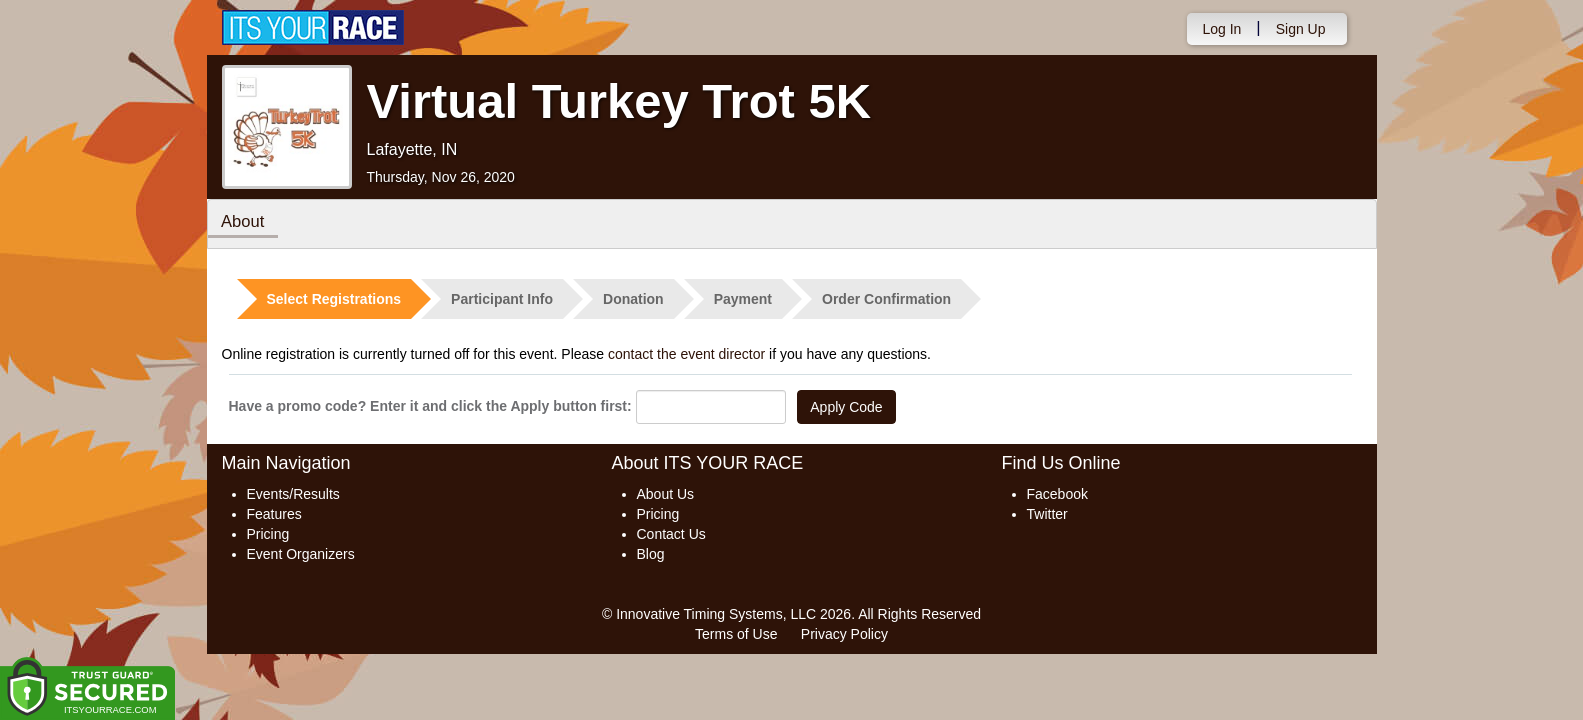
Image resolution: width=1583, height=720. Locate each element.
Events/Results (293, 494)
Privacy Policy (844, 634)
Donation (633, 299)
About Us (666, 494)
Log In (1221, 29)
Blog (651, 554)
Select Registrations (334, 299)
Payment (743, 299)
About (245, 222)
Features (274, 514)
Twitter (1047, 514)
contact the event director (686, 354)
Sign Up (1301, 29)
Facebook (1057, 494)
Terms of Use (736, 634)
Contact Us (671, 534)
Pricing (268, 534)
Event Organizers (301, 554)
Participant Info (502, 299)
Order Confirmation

INSTRUCTIONS FOR THE TASK: All of the data must be repeated exactly, except for the pictures.

SOLUTION TO THIS TASK:
Image resolution: width=1583, height=720. Locate each element.
Events/Results (293, 494)
Privacy Policy (844, 634)
Donation (633, 299)
About Us (666, 494)
Log In (1221, 29)
Blog (651, 554)
Select Registrations (334, 299)
Payment (743, 299)
About (245, 222)
Features (274, 514)
Twitter (1047, 514)
contact the event director (686, 354)
Sign Up (1301, 29)
Facebook (1057, 494)
Terms of Use (736, 634)
Contact Us (671, 534)
Pricing (268, 534)
Event Organizers (301, 554)
Participant Info (502, 299)
Order Confirmation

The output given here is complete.